On 12/14/2023 10:16 AM, Ethan Zhao wrote:
On 12/13/2023 6:44 PM, Lukas Wunner wrote:
On Tue, Dec 12, 2023 at 10:46:37PM -0500, Ethan Zhao wrote:
For those endpoint devices connect to system via hotplug capable ports,
users could request a warm reset to the device by flapping device's
link
through setting the slot's link control register,
Well, users could just *unplug* the device, right? Why is it relevant
that thay could fiddle with registers in config space?

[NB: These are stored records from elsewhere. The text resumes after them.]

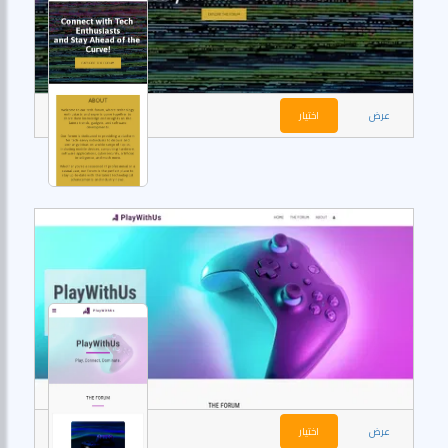
عرض
اختيار
عرض
اختيار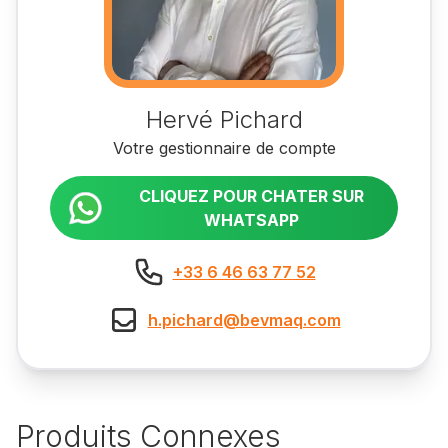
Hervé Pichard
Votre gestionnaire de compte
CLIQUEZ POUR CHATER SUR
WHATSAPP
+33 6 46 63 77 52
h.pichard@bevmaq.com
Produits Connexes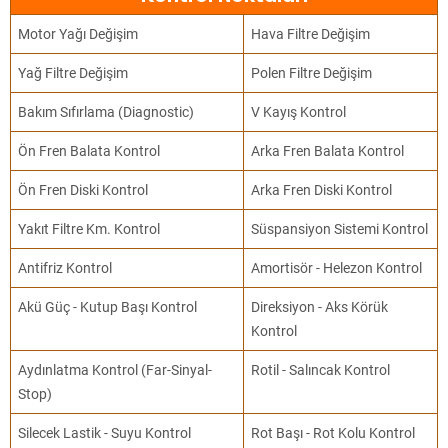
Motor Yağı Değişim
Hava Filtre Değişim
Yağ Filtre Değişim
Polen Filtre Değişim
Bakım Sıfırlama (Diagnostic)
V Kayış Kontrol
Ön Fren Balata Kontrol
Arka Fren Balata Kontrol
Ön Fren Diski Kontrol
Arka Fren Diski Kontrol
Yakıt Filtre Km. Kontrol
Süspansiyon Sistemi Kontrol
Antifriz Kontrol
Amortisör - Helezon Kontrol
Akü Güç - Kutup Başı Kontrol
Direksiyon - Aks Körük
Kontrol
Aydınlatma Kontrol (Far-Sinyal-
Rotil - Salıncak Kontrol
Stop)
Silecek Lastik - Suyu Kontrol
Rot Başı - Rot Kolu Kontrol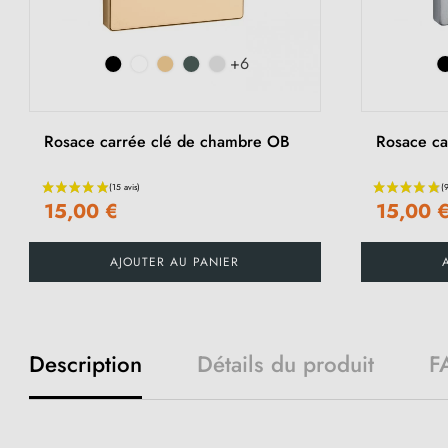
+6
Rosace carrée clé de chambre OB
Rosace car
15,00 €
15,00 
AJOUTER AU PANIER
Description
Détails du produit
F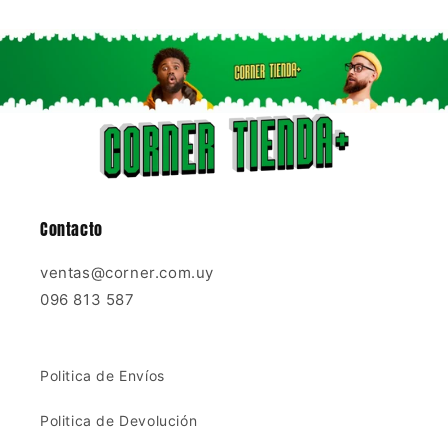
Contacto
ventas@corner.com.uy
096 813 587
Politica de Envíos
Politica de Devolución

Yes, if the device and it's slot are hotplug capable, users could just
'unplug' the device.
But this case reported, users try to do a warm reset with a tool
command like:
mlxfwreset -d <busid> -y reset
Actually, it will access configuration space just as
setpci -s 0000:17:01.0 0x78.L=0x21050010
Well, we couldn't say don't fiddle PCIe config space registers like
that.
as pciehpt_ist() DLLSC
interrupt sequence response, pciehp will unload the device driver and
then power it off. thus cause an IOMMU devTLB flush request for
device to
be sent and a long time completion/timeout waiting in interrupt
context.
A completion timeout should be on the order of usecs or msecs, why
does it
cause a hard lockup? The dmesg excerpt you've provided shows a 12
*second*
delay between hot removal and watchdog reaction.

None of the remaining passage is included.